Select a name below to discover each individual scientist's reflections on science


  • Eric R. Kandel
  • Francis Crick
  • Edward Wilson
  • Richard P. Feynman
  • Peter Medawar

 

Kandel, Eric R. In Search of Memory. New York: W. W. Norton, 2006

Nazi expulsion of scientists.

photo courtesy of nobelprize.org

 

“How fortunate for brain science throughout the world that England, Australia, New Zealand and the United States opened their doors to the remarkable scholars of the synapse cast out by Austria and Germany [at the start of World War II], including Loewi, Feldberg, Kuffler, and Katz. I am reminded of a story told about Sigmund Freud when he arrived in England and was shown the beautiful house on the outskirts of London that he was to live in. On seeing the tranquility and civility that his forced emigration had brought to him, he was moved to whisper with typical Viennese irony, ‘Heil Hitler!’” P. 102

Thinking vs. working.

“The argument with [Kandel’s wife] Denise about spending more time with her and [Kandel’s son] Paul did cause me to pause and think. As a consequence I learned from this argument the obvious lesson that hard thinking, especially if it leads to even one useful idea, is much more valuable than simply running more experiments. I was later reminded of a comment made about Jim Watson by Max Perutz, the Viennese-born British structural biologist: ‘Jim never made the mistake of confusing hard work with hard thinking.’” P. 162.

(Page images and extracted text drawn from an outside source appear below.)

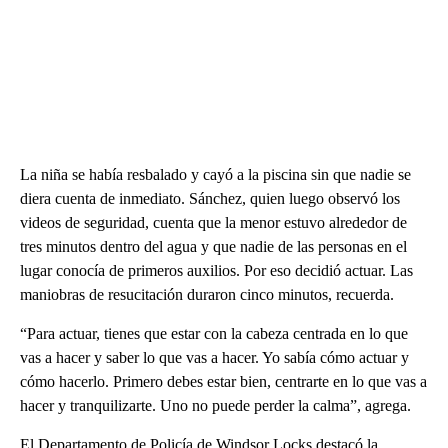
La niña se había resbalado y cayó a la piscina sin que nadie se
diera cuenta de inmediato. Sánchez, quien luego observó los
videos de seguridad, cuenta que la menor estuvo alrededor de
tres minutos dentro del agua y que nadie de las personas en el
lugar conocía de primeros auxilios. Por eso decidió actuar. Las
maniobras de resucitación duraron cinco minutos, recuerda.
“Para actuar, tienes que estar con la cabeza centrada en lo que
vas a hacer y saber lo que vas a hacer. Yo sabía cómo actuar y
cómo hacerlo. Primero debes estar bien, centrarte en lo que vas a
hacer y tranquilizarte. Uno no puede perder la calma”, agrega.
El Departamento de Policía de Windsor Locks destacó la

Maturation as a scientist.

Kandel spent 1962 and 1963 working in the Paris laboratory of Ladislav Tuac learning to work with the sea slug Aplysia. At the end of this experience “without quite knowing it, I had found my voice, much as a writer must feel after having written a number of satisfactory stories. . . . I had many moments of disappointment . . . but I always found that by reading the literature and showing up at my lab looking at the data as they emerged day by day and discussing them with my students and postdoctoral fellows, I would gain a notion of what to do next.

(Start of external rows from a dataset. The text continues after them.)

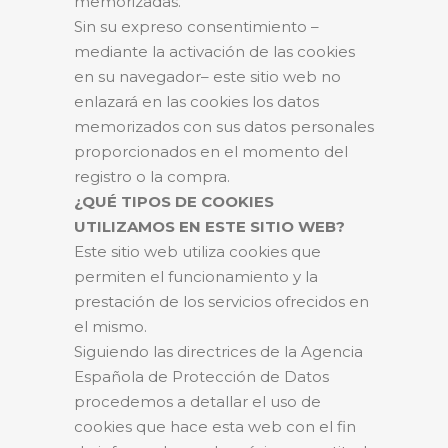
memorizadas.
Sin su expreso consentimiento –
mediante la activación de las cookies
en su navegador– este sitio web no
enlazará en las cookies los datos
memorizados con sus datos personales
proporcionados en el momento del
registro o la compra.
¿QUÉ TIPOS DE COOKIES
UTILIZAMOS EN ESTE SITIO WEB?
Este sitio web utiliza cookies que
permiten el funcionamiento y la
prestación de los servicios ofrecidos en
el mismo.
Siguiendo las directrices de la Agencia
Española de Protección de Datos
procedemos a detallar el uso de
cookies que hace esta web con el fin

“As I had done when selecting Aplysia to study, I learned to trust my instincts, to unconsciously follow my nose. Maturation as a scientist involves many components, but a key one for me was the development of taste, much as it is in the enjoyment of art, music, food, or wine. One needs to learn what problems are important. I sensed myself developing taste, distinguishing what was interesting from what was not—and among the things that were interesting, I also learned what was doable.” Pp. 172-173.

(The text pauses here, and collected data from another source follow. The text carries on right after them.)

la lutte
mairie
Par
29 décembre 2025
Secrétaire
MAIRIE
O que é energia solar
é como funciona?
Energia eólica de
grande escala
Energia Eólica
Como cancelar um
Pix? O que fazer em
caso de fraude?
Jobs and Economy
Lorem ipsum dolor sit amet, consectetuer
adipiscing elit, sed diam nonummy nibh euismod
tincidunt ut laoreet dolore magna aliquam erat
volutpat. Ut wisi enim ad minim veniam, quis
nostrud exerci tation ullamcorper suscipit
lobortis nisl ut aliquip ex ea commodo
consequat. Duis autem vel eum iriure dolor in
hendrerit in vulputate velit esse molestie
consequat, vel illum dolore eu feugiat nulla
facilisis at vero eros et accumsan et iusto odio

Practical use of research.

“After a season of working on Aplysia, I was reminded of a story Bernard Katz had told me about the great physiologist A. V. Hill, his mentor at University College, London. On Hill’s first visit to the United States, in 1924, shortly after having won the Nobel Prize at age thirty-six for his work on the mechanism of muscular contraction, he gave a talk on the subject at a scientific meeting. At the end of the talk, an elderly gentleman rose and asked him about the practical use of his research.

“Hill pondered for a moment as to whether he should enumerate the many instances in which great benefits for mankind have arisen from experiments undertaken purely to satisfy intellectual curiosity. Rather than take this path, however, he simply turned to the man and said with a smile, ‘To tell the truth, sir, we don’t do it because it’s useful, we do it because it’s amusing.’” P. 172.

From cell to organism.

“I had no direct evidence that, in a behaving animal, actual learning leads to changes in the effectiveness of synapses. I needed to move beyond modeling learning in individual cells of an isolated ganglion to studying instances of learning and memory in the neural circuit of a behavior in the intact, behaving animal.

“I therefore set two goals for the next several years. First, I would develop a detailed catalog of the behavioral repertoire of Aplysia and determine which behaviors could be modified by learning. Second, I would select for research one behavior capable of being modified by learning and use it to explore how learning occurs and how memories are stored in the neural circuitry of that behavior.” P. 187.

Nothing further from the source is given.